→ Exercise inputs
Start of Block

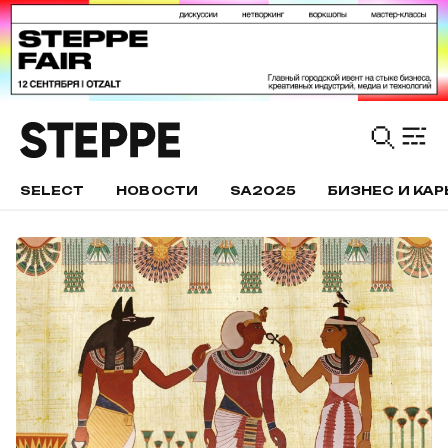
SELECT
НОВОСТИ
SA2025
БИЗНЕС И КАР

End of Block
Start of Block

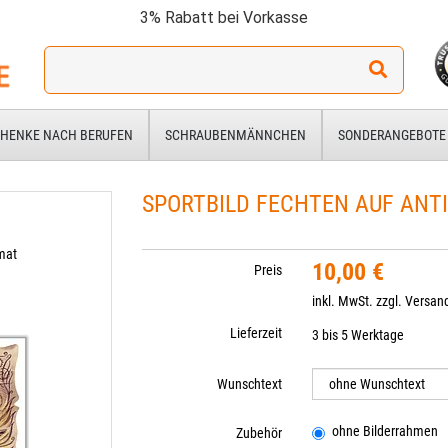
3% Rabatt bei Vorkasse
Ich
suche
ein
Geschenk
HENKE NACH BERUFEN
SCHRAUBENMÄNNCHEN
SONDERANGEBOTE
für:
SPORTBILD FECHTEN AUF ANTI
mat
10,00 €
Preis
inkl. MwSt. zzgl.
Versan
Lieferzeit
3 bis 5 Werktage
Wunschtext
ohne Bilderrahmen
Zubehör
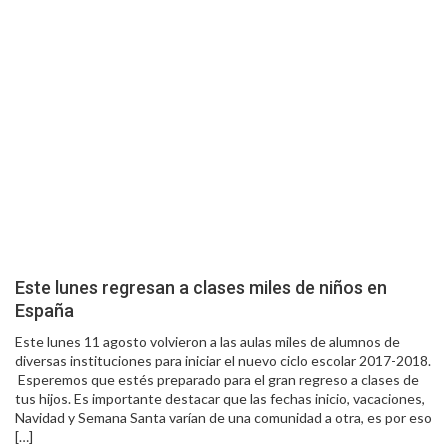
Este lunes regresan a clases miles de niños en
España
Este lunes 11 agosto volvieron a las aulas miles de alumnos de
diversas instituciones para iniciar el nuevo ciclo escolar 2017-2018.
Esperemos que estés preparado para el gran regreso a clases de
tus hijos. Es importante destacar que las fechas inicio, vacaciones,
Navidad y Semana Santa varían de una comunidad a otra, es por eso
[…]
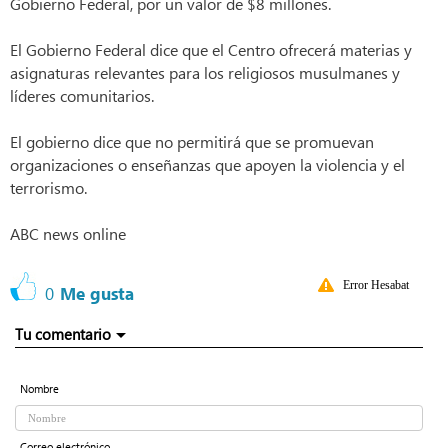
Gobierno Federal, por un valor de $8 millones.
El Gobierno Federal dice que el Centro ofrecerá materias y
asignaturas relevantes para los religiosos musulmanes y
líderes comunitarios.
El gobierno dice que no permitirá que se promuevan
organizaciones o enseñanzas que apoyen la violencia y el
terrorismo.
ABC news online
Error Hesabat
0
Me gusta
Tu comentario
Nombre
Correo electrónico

End of Block
Start of Block

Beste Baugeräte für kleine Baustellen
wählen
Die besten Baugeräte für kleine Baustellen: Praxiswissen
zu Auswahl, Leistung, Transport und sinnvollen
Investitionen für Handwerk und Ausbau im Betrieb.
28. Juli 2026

End of Block

Each line in the data that holds the string "Baustellen" should be found and copied.

Beste Baugeräte für kleine Baustellen
Die besten Baugeräte für kleine Baustellen: Praxiswissen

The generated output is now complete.